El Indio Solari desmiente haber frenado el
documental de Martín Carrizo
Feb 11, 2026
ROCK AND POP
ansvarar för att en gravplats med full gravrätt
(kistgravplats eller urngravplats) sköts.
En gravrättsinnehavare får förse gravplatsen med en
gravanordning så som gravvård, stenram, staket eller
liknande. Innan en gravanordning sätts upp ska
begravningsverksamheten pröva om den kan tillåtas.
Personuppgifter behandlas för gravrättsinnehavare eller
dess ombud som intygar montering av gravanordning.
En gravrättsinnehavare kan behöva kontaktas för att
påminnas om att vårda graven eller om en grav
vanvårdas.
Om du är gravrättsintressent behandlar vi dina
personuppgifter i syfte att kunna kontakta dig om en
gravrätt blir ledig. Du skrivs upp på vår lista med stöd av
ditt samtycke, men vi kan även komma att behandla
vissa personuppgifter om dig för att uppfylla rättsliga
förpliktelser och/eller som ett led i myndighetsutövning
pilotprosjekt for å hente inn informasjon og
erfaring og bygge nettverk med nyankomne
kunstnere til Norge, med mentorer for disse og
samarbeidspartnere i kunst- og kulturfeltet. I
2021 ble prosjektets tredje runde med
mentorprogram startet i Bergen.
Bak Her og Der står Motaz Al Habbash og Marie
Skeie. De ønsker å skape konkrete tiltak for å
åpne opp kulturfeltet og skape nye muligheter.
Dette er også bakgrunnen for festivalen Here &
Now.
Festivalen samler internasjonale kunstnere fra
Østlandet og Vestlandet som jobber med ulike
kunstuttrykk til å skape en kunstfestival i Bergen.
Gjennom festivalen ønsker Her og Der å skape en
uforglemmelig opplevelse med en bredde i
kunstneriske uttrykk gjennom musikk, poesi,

■ AIM OF THE TASK
If a line in the entries above holds the word "kulturfeltet", count it; then report the total alone.

■ EXERCISE RESPONSE
2